Os quatro jogadores - o goleiro Emiliano Martínez e o meia Emiliano Buendía, do Aston Villa; e o zagueiro Cristian Romero e o meia Giovani Lo Celso, do Tottenham - foram suspensos por dois jogos por descumprirem o protocolo da Fifa para a Covid-19 em partidas internacionais.
 
Em nota oficial, a CBF informou que o cancelamento do jogo era de desejo da comissão técnica pois “poderá ser prejudicial à preparação da seleção para a Copa do Mundo”, com “riscos de lesões, suspensões e boicote dos argentinos ao jogo, além de inviabilizar realizar um segundo jogo em setembro na América do Sul.”
 
“Não vou medir esforços para atender a comissão técnica. A nossa prioridade é conquistar o hexacampeonato no Catar. Se a partida não é recomendada pelo comando da seleção, vamos investir para que a partida não ocorra”, havia afirmado Ednaldo Rodrigues, presidente da CBF.
 
“Não é o fato de jogar contra a Argentina, ou não.

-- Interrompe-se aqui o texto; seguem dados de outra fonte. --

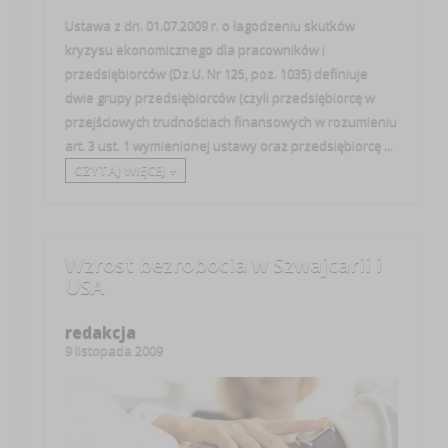
Ustawa z dn. 01.07.2009 r. o łagodzeniu skutków
kryzysu ekonomicznego dla pracowników i
przedsiębiorców (Dz.U. Nr 125, poz. 1035) definiuje
dwie grupy przedsiębiorców (czyli przedsiębiorcę w
przejściowych trudnościach finansowych w rozumieniu
art. 3 ust. 1 wymienionej ustawy oraz przedsiębiorcę ...
CZYTAJ WIĘCEJ +
Wzrost bezrobocia w Szwajcarii i
USA
redakcja
9 listopada 2009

É todo um planejamento. Temos que planejar antes, tem a logística de viagem. Isso não é de uma hora para outra (…)  Em relação ao jogo de setembro, ainda discutindo internamente e juntamente com a presidência”, disse Tite.
 
Um receio da comissão técnica é que um jogador pendurado poderia ser suspenso no primeiro jogo da Copa do Mundo, já que os cartões são cumulativos. Por isso, Alisson, Marquinhos, Thiago Silva, Fred, AntonyBruno Guimarães, RicharlisonLucas Paquetá ou Casemiro se tomasse cartão poderia não enfrentar a Sérvia na estreia.
A CBF também não sabia sobre a disponibilidade dos argentinos para a partida, principalmente depois de um jogo amistoso entre os rivais e a Austrália ser cancelado na véspera da partida. Era discutida a possibilidade de os argentinos chegarem com um time reserva para enfrentar o Brasil.
 
Então, as duas seleções entraram em acordo e retiraram o recurso em que pediam os pontos do jogo da Corte Arbitral do Esporte (CAS). O resultado não influenciaria em nosso resultado nas Eliminatórias, já que a seleção Canarinho termina de forma invicta, com 45 pontos em 17 jogos - seis a mais do que a seleção Argentina.
 
Tanto a CBF quanto a AFA receberam multas devido ao acontecimento: o Brasil pagará 300 mil francos suíços (R$ 1,624 milhão), enquanto os argentinos arcarão com R$ 812 mil. Segundo a nota oficial da CBF, metade da multa foi suspensa por um período probatório de dois anos. 50% da multa pagável "deverá ser doada diretamente à Organização Mundial da Saúde (OMS), em apoio aos seus esforços contínuos no combate à COVID-19". A AFA fará o mesmo procedimento.
 
Com o cancelamento, o Brasil abre espaço em seu calendário para mais alguns amistosos antes da Copa do Mundo do Qatar. Os adversários serão as seleções africanas Argélia e Tunísia, com jogos previstos para os dias 22 e 27 de setembro, ambos na Europa.